In the first years of the twenty-first century, the Anglican Church of Southern Africa (ACSA) issued a number of statements committing itself to “breaking the silence in order to end all new infections” and to “ending stigma and judgement” (Anglican Communion across Africa 2002). ACSA made HIV and AIDS a priority area at the 2001 synod meeting, and Fikelela AIDS Project was established as a specialised HIV office in the Cape Town diocese the same year. Fikelela aims at mobilising the Anglican Church through the forming of local HIV and AIDS Task Groups. HIV and AIDS groups were to put HIV and AIDS onto the local church agenda and encourage participation by church members. Funding for local initiatives was made available through the establishment of the Anglican AIDS and Healthcare Trust (AAHT) in 2003, which was initially supported by a grant from the British Government’s Department for International Development (Mark et al. 2012).

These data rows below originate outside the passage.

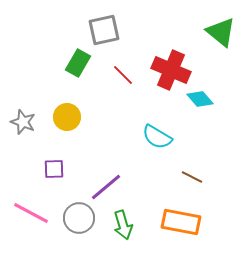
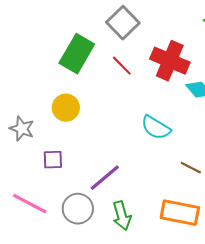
gray square: (104, 30) -> (123, 23), moved, turned -32
green rectangle: (78, 63) -> (77, 54), size x1.4
gray star: (23, 122) -> (22, 129), moved

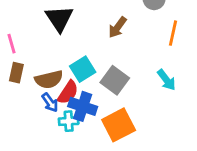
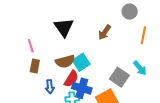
brown semicircle: (49, 79) -> (65, 61), moved
gray square: (115, 80) -> (119, 77), moved
blue arrow: (50, 102) -> (50, 87), moved, turned 32

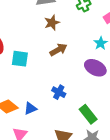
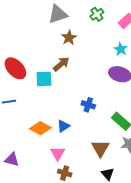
brown arrow: (58, 50) -> (61, 64), moved

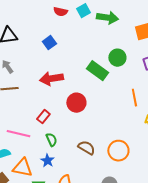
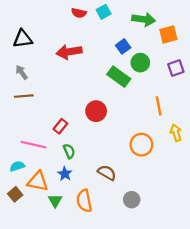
green arrow: (107, 18) -> (144, 19), moved
blue square: (49, 43) -> (123, 46), moved
red arrow: (51, 79) -> (69, 52), moved
brown semicircle: (86, 148) -> (107, 173), moved
orange circle: (118, 151) -> (141, 145), moved

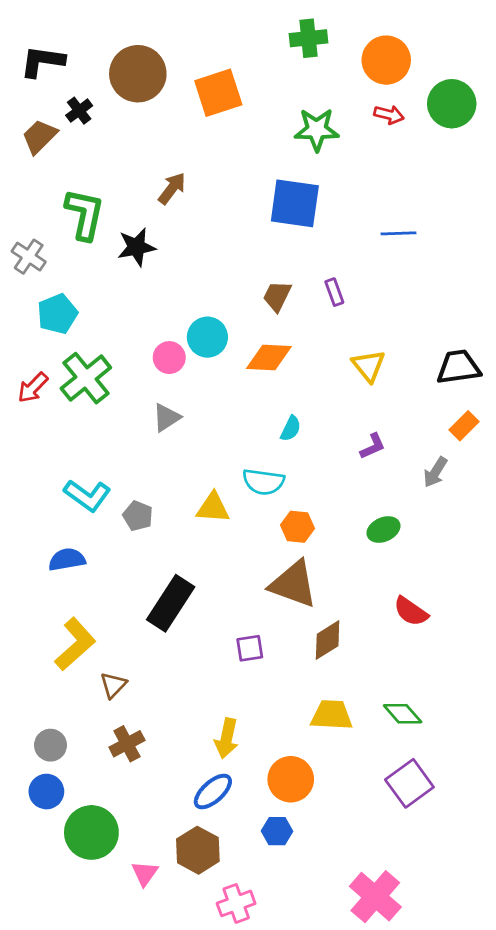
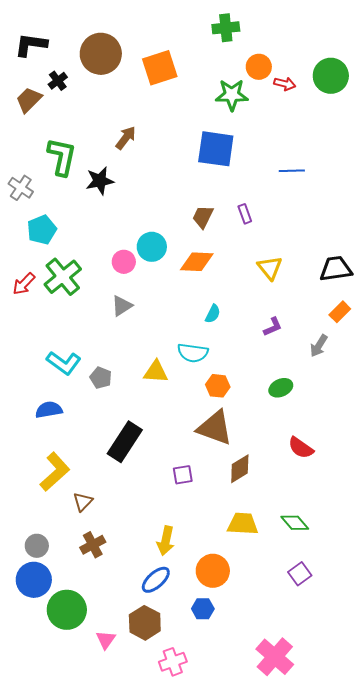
orange circle: (386, 60) -> (259, 67), moved, size x0.7
purple square: (409, 783) -> (300, 574), size x0.7
blue circle: (46, 792) -> (34, 580), size x1.4

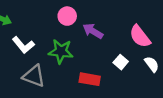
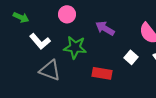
pink circle: (67, 16) -> (67, 14), moved

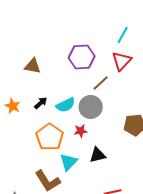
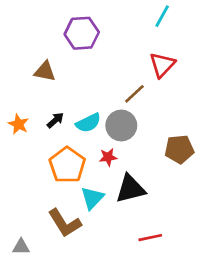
cyan line: (123, 35) -> (162, 16), moved
purple hexagon: (82, 57) -> (82, 33), moved
black triangle: (98, 155) -> (131, 189), size x1.4

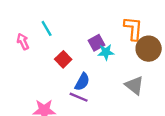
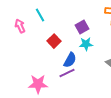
cyan star: (106, 52) -> (86, 44), moved
purple line: (79, 97) -> (67, 73), turned -49

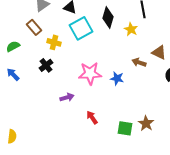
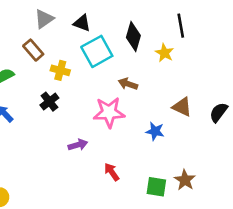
brown triangle: (159, 52) -> (182, 107), moved
brown arrow: (139, 62) -> (128, 84), moved
blue star: (117, 78) -> (155, 131), moved

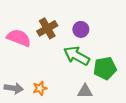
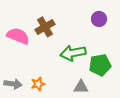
purple circle: (81, 29) -> (99, 19), moved
green arrow: (77, 56) -> (73, 53), turned -40

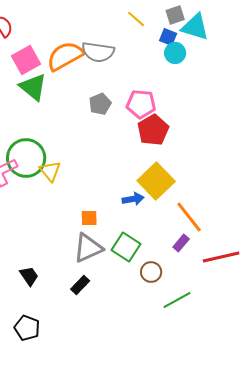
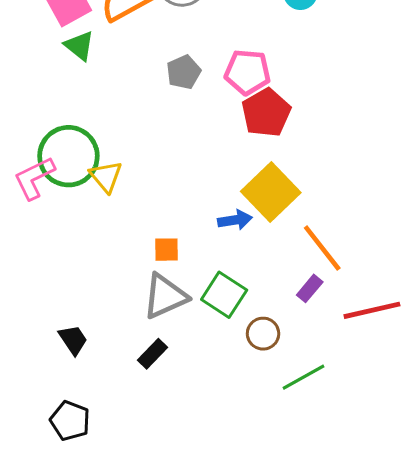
green triangle: (33, 87) -> (79, 46), size x0.7

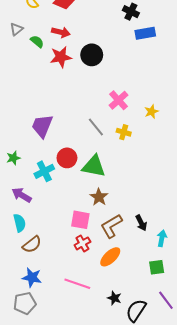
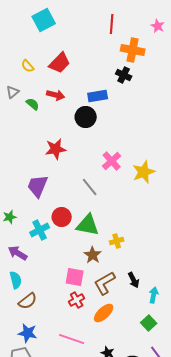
blue rectangle: (145, 33) -> (98, 96), moved
red star: (61, 57) -> (56, 149), moved
yellow star: (151, 112) -> (144, 172), size x1.6
yellow cross: (124, 132) -> (117, 241), moved, turned -32
green square: (157, 267) -> (149, 323), turned -35

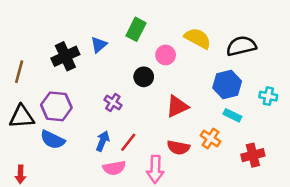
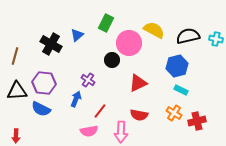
pink circle: (166, 55) -> (129, 43), size x1.6
black cross: (65, 56) -> (51, 44), turned -35
cyan cross: (268, 96) -> (216, 39), moved
orange cross: (210, 138) -> (174, 113), moved
blue arrow: (103, 141) -> (76, 99), moved

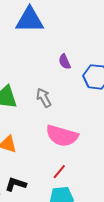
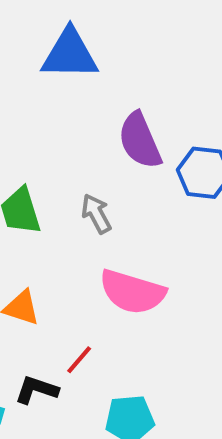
purple semicircle: (65, 62) -> (140, 141), size x1.8
red line: (59, 172) -> (79, 360), moved

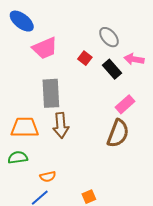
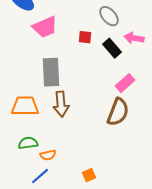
red square: (85, 58) -> (85, 37), turned -32
green semicircle: (18, 157) -> (28, 143), moved

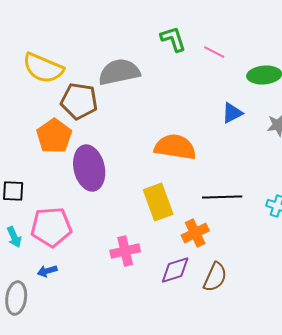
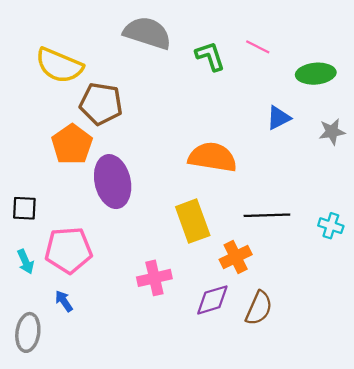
green L-shape: (173, 39) -> (210, 56), moved
gray semicircle: (119, 72) -> (147, 33), moved, turned 30
blue arrow: (47, 271) -> (64, 301), turned 72

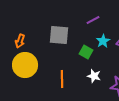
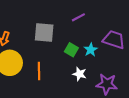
cyan star: (103, 41) -> (91, 50), moved
orange line: (62, 79) -> (39, 71), moved

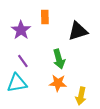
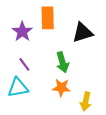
orange rectangle: (45, 17) -> (48, 18), size x1.5

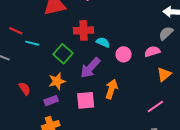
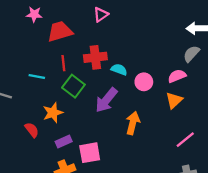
red line: (16, 31) -> (63, 63), moved, turned 64
orange triangle: (164, 74) -> (174, 100), moved
orange star: (57, 81) -> (53, 113), moved
pink square: (86, 100) -> (90, 153), moved

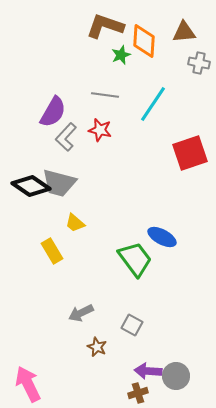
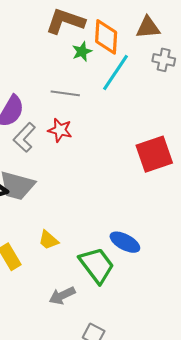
cyan line: (153, 104) -> (116, 72), moved
yellow trapezoid: (75, 223) -> (48, 240), moved
gray arrow: (81, 313) -> (62, 296), moved

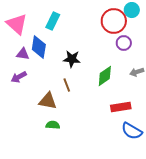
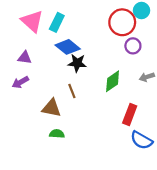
pink triangle: (17, 24) -> (32, 21), moved
blue diamond: (39, 47) -> (68, 47), moved, turned -60
red rectangle: (121, 107) -> (130, 114), turned -60

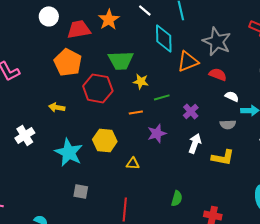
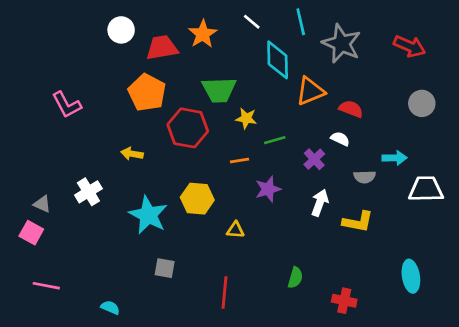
gray star: (217, 41) -> (342, 44), moved
white semicircle: (232, 96) -> (340, 139), moved

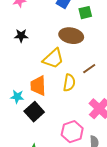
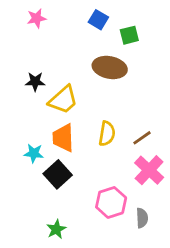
black star: (21, 36) -> (35, 82), moved
yellow trapezoid: (53, 59) -> (63, 100), moved
brown line: (89, 69) -> (142, 138), moved

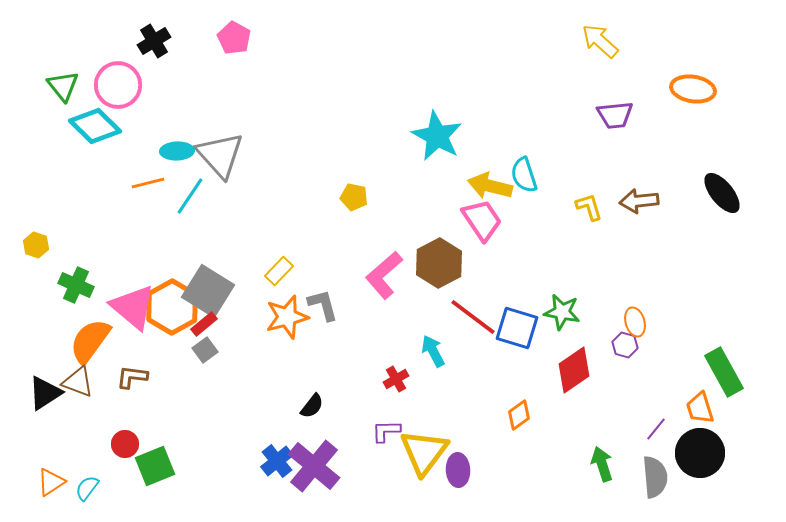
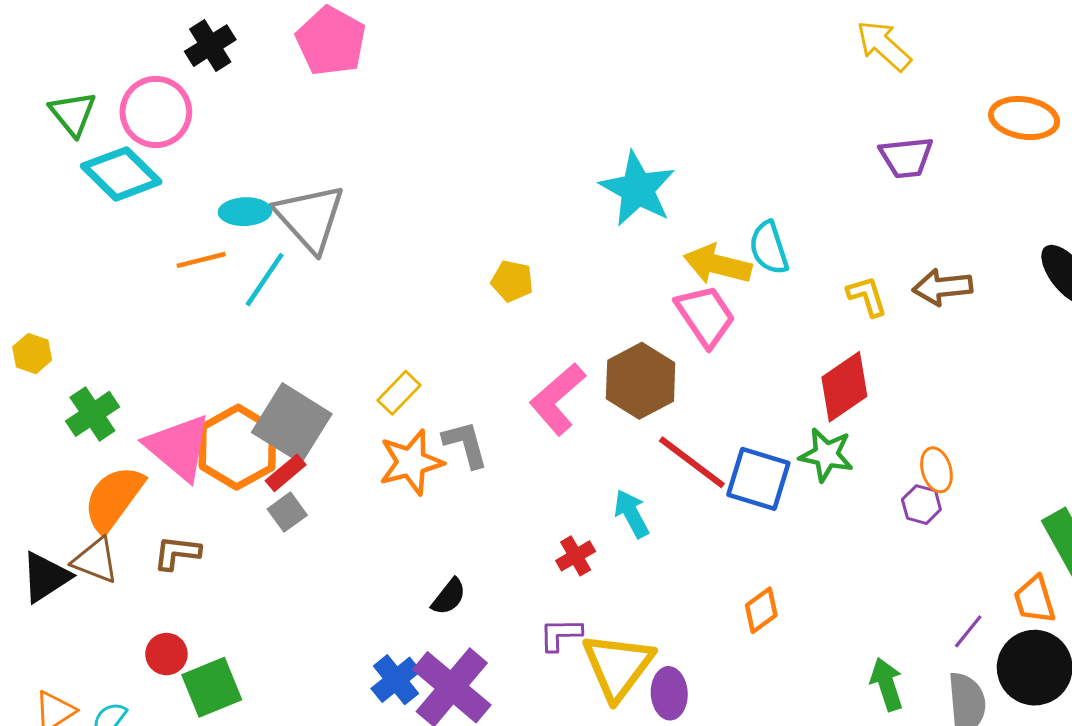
pink pentagon: (234, 38) -> (331, 41), size x1.4
green cross: (76, 285) -> (92, 414), turned 32
red diamond: (574, 370) -> (844, 387), moved

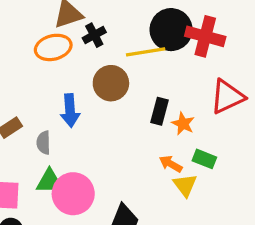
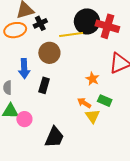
black rectangle: (159, 111) -> (44, 85), moved
pink circle: (73, 194) -> (24, 119), size x0.6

In April 2005, 92 congregations had established HIV Task Groups out of 136 parishes that were part of the diocese of Cape Town (Kareithi et al. 2005). The same year Fikelela commissioned a study on the sexual behaviour of Anglican youth (aged 12–19 years) in the Western Cape. The results show that Anglican youth are sexually active and that condom use is generally low (Mash et al. 2006). In response to the study findings, Fikelela started the Agents of Change peer educators programme to train young people to become peer educators and role models (Fikelela AIDS Project 2015). The programme raises the age of sexual debut for young people and increases the use of condoms (Mash and Mash 2012).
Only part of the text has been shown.